Ao se deparar com aquela cena de afeto, Moacir ficou muito otimista quanto à evolução do quadro clínico do paciente. Sabia que Juvenal jamais iria livrar-se dos medicamentos, mas assegurava-se de que o convívio social ganhava o adendo dos sentimentos.
Reservou um horário à tarde em que pudesse ter uma conversa com o moço, não sem antes requisitar alguns exames de sangue para avaliação do nível de proteínas em equilíbrio homeostático. Tendo o resultado da contagem sido altamente positivo, Moacir iria tentar sua cartada maior relativa ao tratamento.
— Meu caro jovem, eu gostaria que você descrevesse seus sentimentos para com a mocinha desta manhã.
Juvenal, que conhecia a importância da questão, respondeu de forma a atender o anseio do médico:
— Estou extasiado com a possibilidade de emocionar-me com a presença dela. Não sei se devo dizer que estou amando, porque não chego a compreender direito o que é o amor entre homem e mulher. Neste exato instante, gostaria de estar ao lado dela, já que estou começando a sentir sua falta. Quando a vi hoje de manhã e quando soube que se sacrificara para estar comigo, enchi-me de orgulho, de vaidade, como se eu representasse algo muito valioso para alguém.

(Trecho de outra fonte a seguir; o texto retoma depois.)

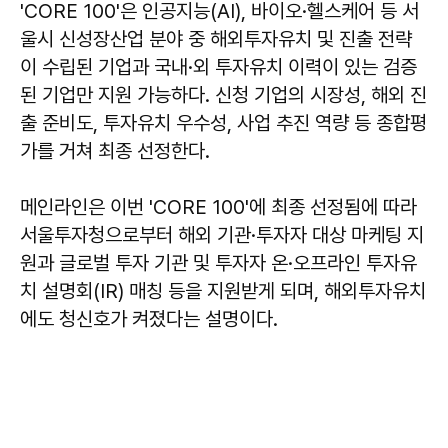
'CORE 100'은 인공지능(AI), 바이오·헬스케어 등 서
울시 신성장산업 분야 중 해외투자유치 및 진출 전략
이 수립된 기업과 국내·외 투자유치 이력이 있는 검증
된 기업만 지원 가능하다. 신청 기업의 시장성, 해외 진
출 준비도, 투자유치 우수성, 사업 추진 역량 등 종합평
가를 거쳐 최종 선정한다.
메인라인은 이번 'CORE 100'에 최종 선정됨에 따라
서울투자청으로부터 해외 기관·투자자 대상 마케팅 지
원과 글로벌 투자 기관 및 투자자 온·오프라인 투자유
치 설명회(IR) 매칭 등을 지원받게 되며, 해외투자유치
에도 청신호가 켜졌다는 설명이다.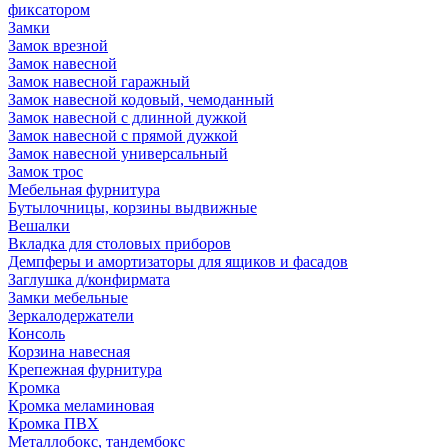
фиксатором
Замки
Замок врезной
Замок навесной
Замок навесной гаражный
Замок навесной кодовый, чемоданный
Замок навесной с длинной дужкой
Замок навесной с прямой дужкой
Замок навесной универсальный
Замок трос
Мебельная фурнитура
Бутылочницы, корзины выдвижные
Вешалки
Вкладка для столовых приборов
Демпферы и амортизаторы для ящиков и фасадов
Заглушка д/конфирмата
Замки мебельные
Зеркалодержатели
Консоль
Корзина навесная
Крепежная фурнитура
Кромка
Кромка меламиновая
Кромка ПВХ
Металлобокс, тандембокс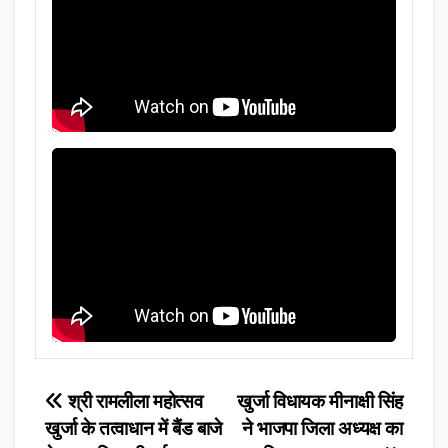
Post
श्री रामलीला महोत्सव
खुर्जा विधायक मीनाक्षी सिंह
खुर्जा के तत्वाधान में बैंड बाजे
ने भाजपा जिला अध्यक्ष का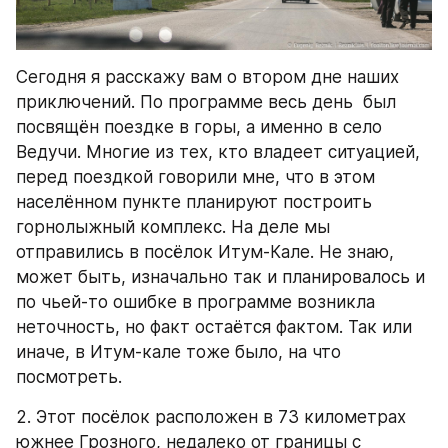
Сегодня я расскажу вам о втором дне наших 
приключений. По программе весь день  был 
посвящён поездке в горы, а именно в село 
Ведучи. Многие из тех, кто владеет ситуацией, 
перед поездкой говорили мне, что в этом 
населённом пункте планируют построить 
горнолыжный комплекс. На деле мы 
отправились в посёлок Итум-Кале. Не знаю, 
может быть, изначально так и планировалось и 
по чьей-то ошибке в программе возникла 
неточность, но факт остаётся фактом. Так или 
иначе, в Итум-кале тоже было, на что 
посмотреть.
2. Этот посёлок расположен в 73 километрах 
южнее Грозного, недалеко от границы с 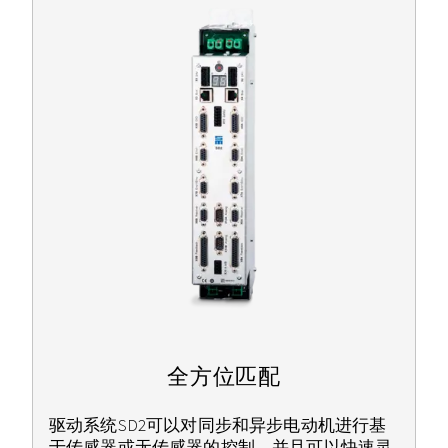
全方位匹配
驱动系统SD2可以对同步和异步电动机进行基
于传感器或无传感器的控制，并且可以快速灵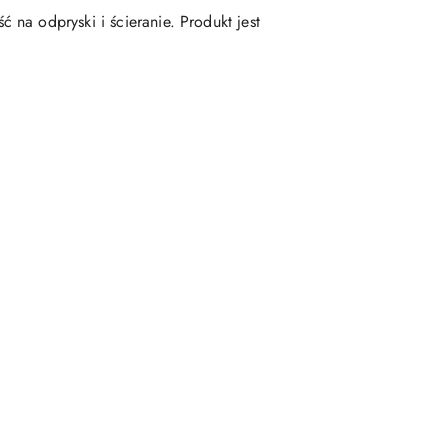
na odpryski i ścieranie. Produkt jest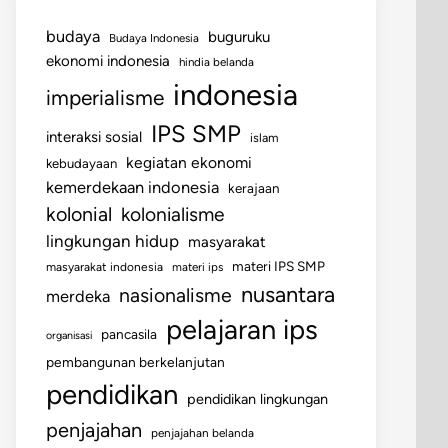
budaya
buguruku
Budaya Indonesia
ekonomi indonesia
hindia belanda
indonesia
imperialisme
IPS SMP
interaksi sosial
islam
kegiatan ekonomi
kebudayaan
kemerdekaan indonesia
kerajaan
kolonial
kolonialisme
lingkungan hidup
masyarakat
materi IPS SMP
masyarakat indonesia
materi ips
nusantara
nasionalisme
merdeka
pelajaran ips
pancasila
organisasi
pembangunan berkelanjutan
pendidikan
pendidikan lingkungan
penjajahan
penjajahan belanda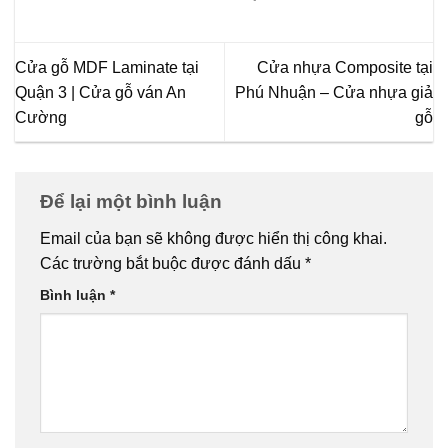
Cửa gỗ MDF Laminate tại
Cửa nhựa Composite tại
Quận 3 | Cửa gỗ ván An
Phú Nhuận – Cửa nhựa giả
Cường
gỗ
Để lại một bình luận
Email của bạn sẽ không được hiển thị công khai.
Các trường bắt buộc được đánh dấu
*
Bình luận
*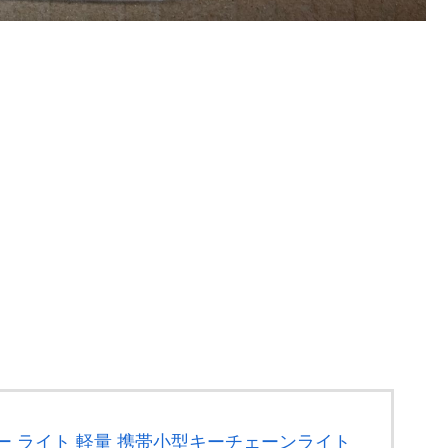
。
。
ロキー ライト 軽量 携帯小型キーチェーンライト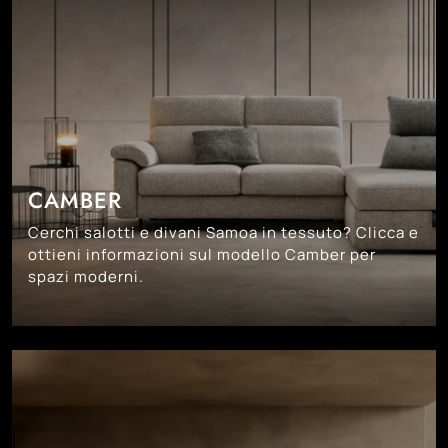
CAMBER
Cerchi salotti e divani Samoa in tessuto? Clicca e
ottieni informazioni sul modello Camber per
spazi moderni.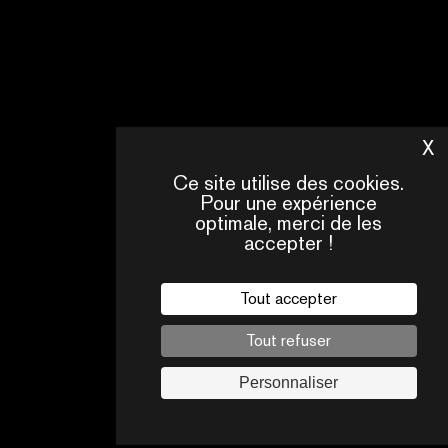
X
M
Ce site utilise des cookies.
Pour une expérience
optimale, merci de les
accepter !
Tout accepter
Tout refuser
Personnaliser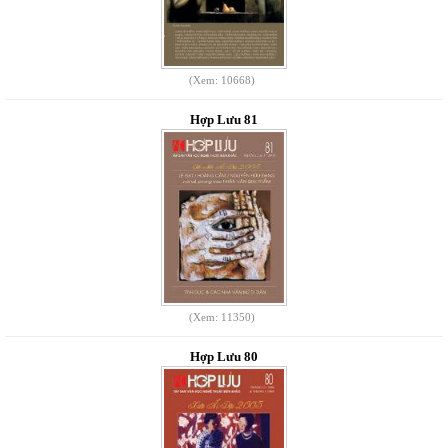
(Xem: 10668)
Hợp Lưu 81
(Xem: 11350)
Hợp Lưu 80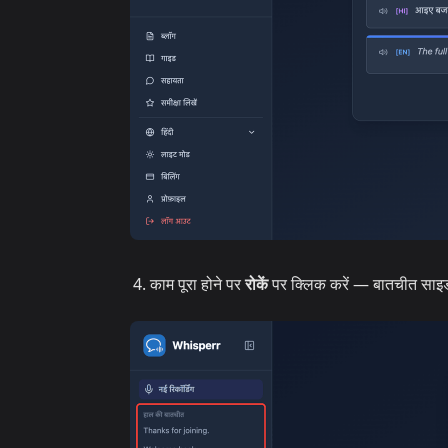
काम पूरा होने पर
रोकें
पर क्लिक करें — बातचीत साइड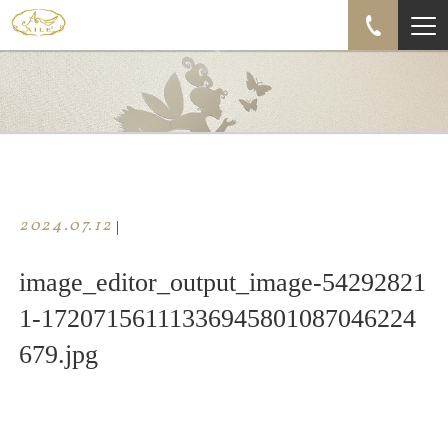
2024.07.12
|
image_editor_output_image-54292821
1-17207156111336945801087046224
679.jpg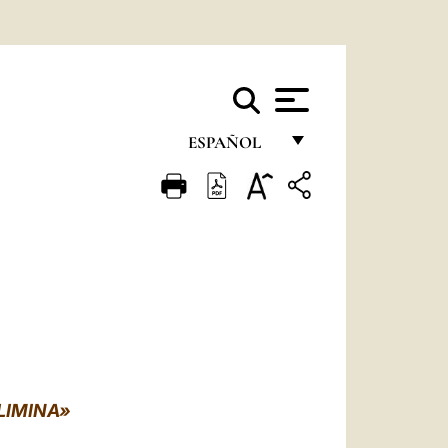
ESPAÑOL
FRANÇAIS
ENGLISH
ITALIANO
PORTUGUÊS
ESPAÑOL
DEUTSCH
LIMINA»
POLSKI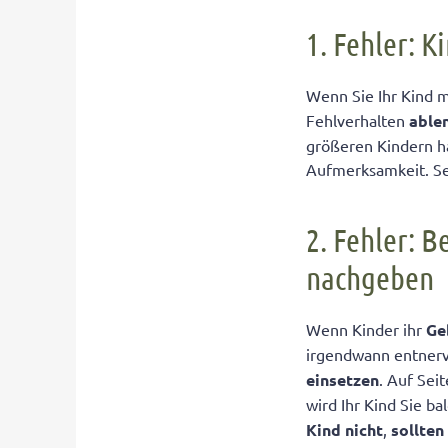
4. Fehler: Fal
1. Fehler: 
Wenn Sie Ihr Kind 
Fehlverhalten
able
größeren Kindern h
Aufmerksamkeit. Se
2. Fehler: B
nachgeben
Wenn Kinder ihr
Ge
irgendwann entnervt
einsetzen
. Auf Sei
wird Ihr Kind Sie 
Kind nicht
,
sollten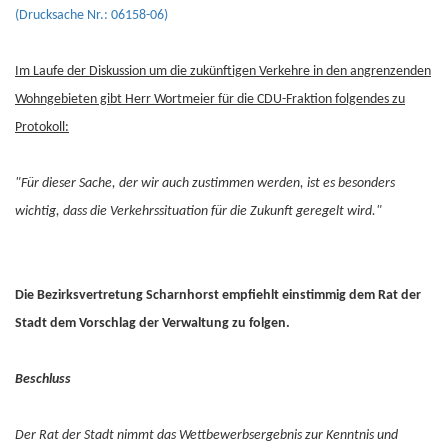
(Drucksache Nr.: 06158-06)
Im Laufe der Diskussion um die zukünftigen Verkehre in den angrenzenden
Wohngebieten gibt Herr Wortmeier für die CDU-Fraktion folgendes zu
Protokoll:
"Für dieser Sache, der wir auch zustimmen werden, ist es besonders
wichtig, dass die Verkehrssituation für die Zukunft geregelt wird."
Die Bezirksvertretung Scharnhorst empfiehlt einstimmig dem Rat der
Stadt dem Vorschlag der Verwaltung zu folgen.
Beschluss
Der Rat der Stadt nimmt das Wettbewerbsergebnis zur Kenntnis und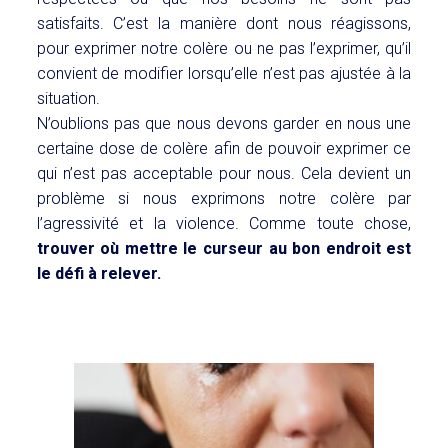
satisfaits. C’est la manière dont nous réagissons,
pour exprimer notre colère ou ne pas l’exprimer, qu’il
convient de modifier lorsqu’elle n’est pas ajustée à la
situation.
N’oublions pas que nous devons garder en nous une
certaine dose de colère afin de pouvoir exprimer ce
qui n’est pas acceptable pour nous. Cela devient un
problème si nous exprimons notre colère par
l’agressivité et la violence. Comme toute chose,
trouver où mettre le curseur au bon endroit est
le défi à relever.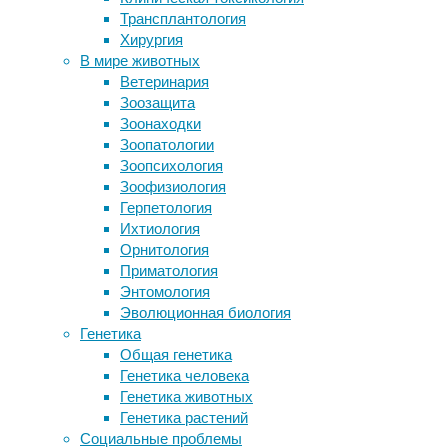
тела
Трансплантология
полной жизнью
гены
Хирургия
Как многоклеточные научились
одни
В мире животных
управлять своими клетками
и
Ветеринария
Откуда взялась право- или
те
Зоозащита
леворукость?
же
Зоонаходки
Генная терапия вылечила мышей в
–
Зоопатологии
утробе матери
конечно,
Зоопсихология
Реки выдыхают «тысячелетний»
если
Зоофизиология
углекислый газ
все
Герпетология
они
Ихтиология
принадлежат
Следите за новостями
Орнитология
одному
Приматология
и
Энтомология
тому
Эволюционная биология
же
Генетика
индивидууму.
Общая генетика
Но
Генетика человека
мышечная
Генетика животных
клетка
Генетика растений
всё
Социальные проблемы
же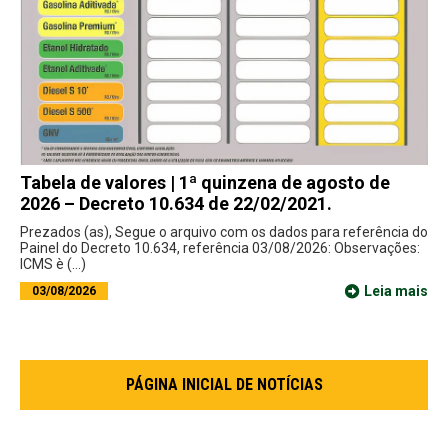
Tabela de valores | 1ª quinzena de agosto de
2026 – Decreto 10.634 de 22/02/2021.
Prezados (as), Segue o arquivo com os dados para referência do
Painel do Decreto 10.634, referência 03/08/2026: Observações:
ICMS è (...)
Leia mais
03/08/2026
PÁGINA INICIAL DE NOTÍCIAS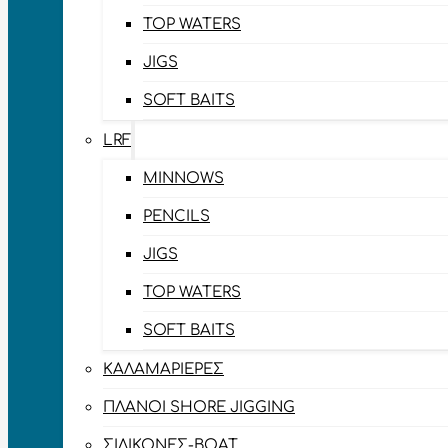
TOP WATERS
JIGS
SOFT BAITS
LRF
MINNOWS
PENCILS
JIGS
TOP WATERS
SOFT BAITS
ΚΑΛΑΜΑΡΙΈΡΕΣ
ΠΛΆΝΟΙ SHORE JIGGING
ΣΙΛΙΚΌΝΕΣ-BOAT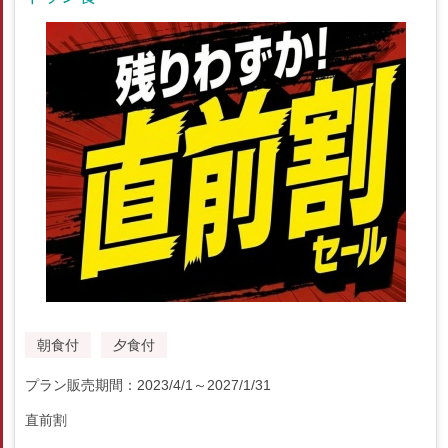
朝食付
夕食付
プラン販売期間：2023/4/1～2027/1/31
直前割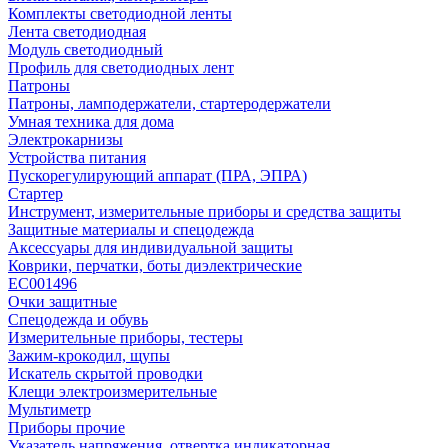
Комплекты светодиодной ленты
Лента светодиодная
Модуль светодиодный
Профиль для светодиодных лент
Патроны
Патроны, ламподержатели, стартеродержатели
Умная техника для дома
Электрокарнизы
Устройства питания
Пускорегулирующий аппарат (ПРА, ЭПРА)
Стартер
Инструмент, измерительные приборы и средства защиты
Защитные материалы и спецодежда
Аксессуары для индивидуальной защиты
Коврики, перчатки, боты диэлектрические
EC001496
Очки защитные
Спецодежда и обувь
Измерительные приборы, тестеры
Зажим-крокодил, щупы
Искатель скрытой проводки
Клещи электроизмерительные
Мультиметр
Приборы прочие
Указатель напряжения, отвертка индикаторная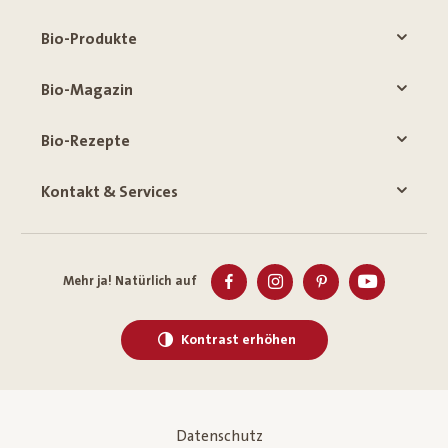
Bio-Produkte
Bio-Magazin
Bio-Rezepte
Kontakt & Services
Mehr ja! Natürlich auf
Kontrast erhöhen
Datenschutz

— Você considera isso uma novidade? Não era como você sentia a presença de sua irmã?
— Lutécia era muito boazinha e não se revoltou quando a proibi de sair de casa. Todavia, somente depois de algum tempo é que a ausência dela representou para mim o verdadeiro sentido de uma perda. Foi algo muito desagradável que me forçou a reformar minha vida. Com Glorinha, as coisas se passam de modo bem diferente. Eu me lembro dela com vontade de tê-la junto a mim. Quanto à minha irmã, eu tenho a impressão de que está muito bem lá onde se encontra, tendo perdoado todas as minhas exigências e tudo o mais que fiz contra ela. Espírito evoluído, no meu conceito, ela sempre soube contornar os problemas. O senhor tem-me visto a ler obras espíritas. Pois, a acreditar em que descrevam a realidade da vida de além-túmulo, devo ficar sossegado, pois Lutécia carreou para lá as virtudes que desenvolveu.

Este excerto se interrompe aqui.